As it is known, bicycle gear-shifts are generally comprised of a group of sprockets of different diameters, mounted integral in rotation with each other. A drive chain engages a sprocket from the group according to the desired transmission ratio. Each sprocket has a plurality of teeth which follow one another at a set distance or pitch from each other. The pitch is the same on the various sprockets of the same group and corresponds to the pitch of the chain.
It should be noted that on a bicycle the motion transmission always takes place in the same direction, i.e. the chain always moves in the same direction (at least when it transmits power), and therefore the sprockets always rotate in the same direction, that is the teeth advancement direction. With reference to such a direction of rotation, each tooth has a lead side (the one facing forwards with respect to the direction of rotation) and a following side (the one facing backwards). In the sprockets of a front gear-shift group, the lead side of the tooth is the pressure side, that is the one which exerts the traction force on the chain; in the sprockets of a rear gear-shift group, the pressure side is, by contrast, the following side, upon which the traction force exerted by the chain acts. Each tooth also has an extension in the circumferential direction, or width, an extension in the radial direction, or height, and an extension in the axial direction, or thickness.

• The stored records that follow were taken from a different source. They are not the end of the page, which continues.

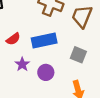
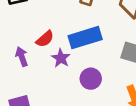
purple star: (22, 64) -> (61, 58), moved

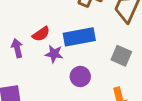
purple star: (61, 58) -> (54, 54), turned -30

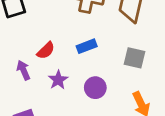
blue rectangle: (79, 37) -> (87, 46), size x0.6
purple star: (54, 54) -> (58, 80), moved, turned -30

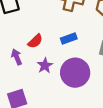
purple circle: (95, 88) -> (75, 73), size x1.6

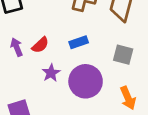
purple arrow: (17, 57) -> (17, 47), moved

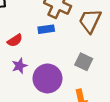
blue rectangle: (79, 42) -> (46, 29), moved

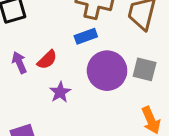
purple circle: (47, 78) -> (107, 71), moved

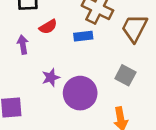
red semicircle: (47, 60) -> (48, 27), moved
purple circle: (107, 71) -> (80, 93), moved

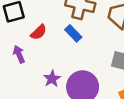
blue rectangle: (83, 36) -> (73, 33), turned 66

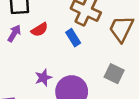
purple arrow: (19, 54) -> (14, 33), moved, turned 42

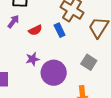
red semicircle: (40, 30) -> (35, 30), moved

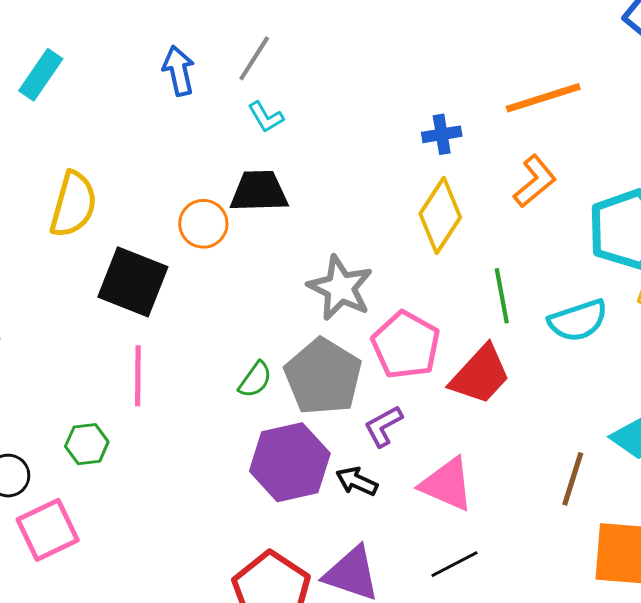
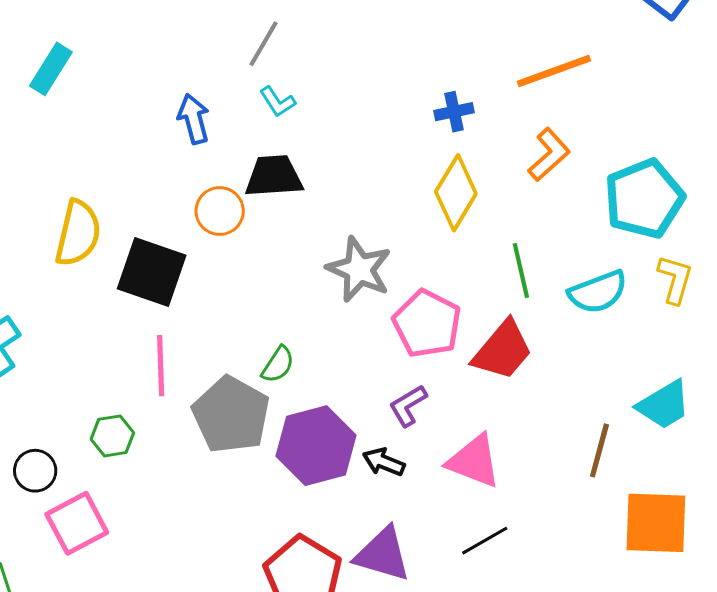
blue arrow: (179, 71) -> (194, 119), moved
yellow semicircle: (73, 204) -> (78, 233), moved
gray pentagon: (323, 377) -> (231, 415), moved

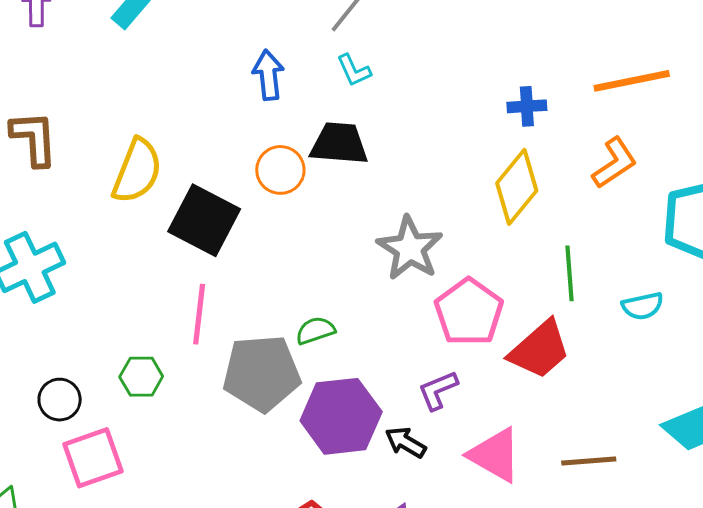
cyan semicircle: (598, 292) -> (643, 306), size x0.7
green semicircle: (278, 365) -> (315, 330), turned -150
gray pentagon: (231, 415) -> (262, 373), turned 30
brown line: (599, 450) -> (589, 461), moved, turned 62

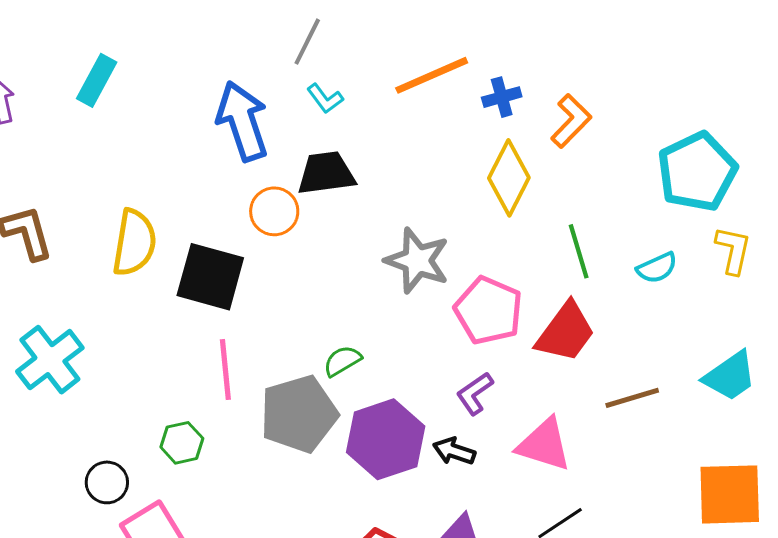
blue arrow: (268, 75) -> (242, 121), size x1.6
orange line: (632, 81) -> (432, 75), moved
orange L-shape: (615, 163) -> (571, 121), moved
brown line: (589, 461) -> (632, 398), moved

The displacement of the engagement of the chain from one sprocket to another is known as a gear-change. It is usually obtained by displacing the chain transversally with respect to its own longitudinal axis (that is axially with respect to the crown of teeth), until it is disengaged from one sprocket and engaged with the adjacent sprocket. Such a displacement action is usually obtained by chain-guide devices, mounted immediately upstream of the sprockets with reference to the motion direction of the chain. Devices of different types exist, both for front and rear gear-shifts.
If the gear-change is from a larger diameter sprocket to a smaller one, it is said to be a “downwards gear-change”; if vice-versa from a smaller to a larger diameter, it is said to be an “upwards gear-change.” It should be noted that on the front gear-shift a downwards gear-change involves a reduction in the transmission ratio, whereas on the rear gear-shift a downwards gear-change involves an increase in the transmission ratio.
The gear-change, both upwards and downwards, is in any case a delicate operation, since it takes place with the chain taut and since the chain has a very limited deformability in the transversal direction (with respect to its own longitudinal axis); the delicateness is usually greater on the front gear-shift, where the differences in diameter between adjacent sprockets are greater.
In particular, during a downwards gear-change, the chain must be disengaged from the larger sprocket and deviated towards a smaller one. Whilst it is not usually difficult to make the chain reach the small sprocket (the tension of the chain helps this), it is, however, difficult to disengage the chain from the larger sprocket. Since the chain portion to be deviated is the taut one, a substantial transversal thrusting stress is needed to be able to disengage the chain from the larger sprocket. If the necessary stress is not applied, the gear-change is denied, that is it does not take place.
Also, sometimes on the front gear-shift group it may happen that during the gear-change the chain engages with the small sprocket without however managing to disengage from the large sprocket. This can happen if, by chance, the distance (in the deviated direction which the chain takes up during the gear-change) between the last engaged tooth of the large sprocket and the first engaged tooth of the small sprocket is equal to a whole multiple of the pitch. If this happens, there is not a simple denial of the gear-change, but rather the so-called “chain eddy”, i.e. the chain gets tangled on the two sprockets and the gear-shift is clearly blocked.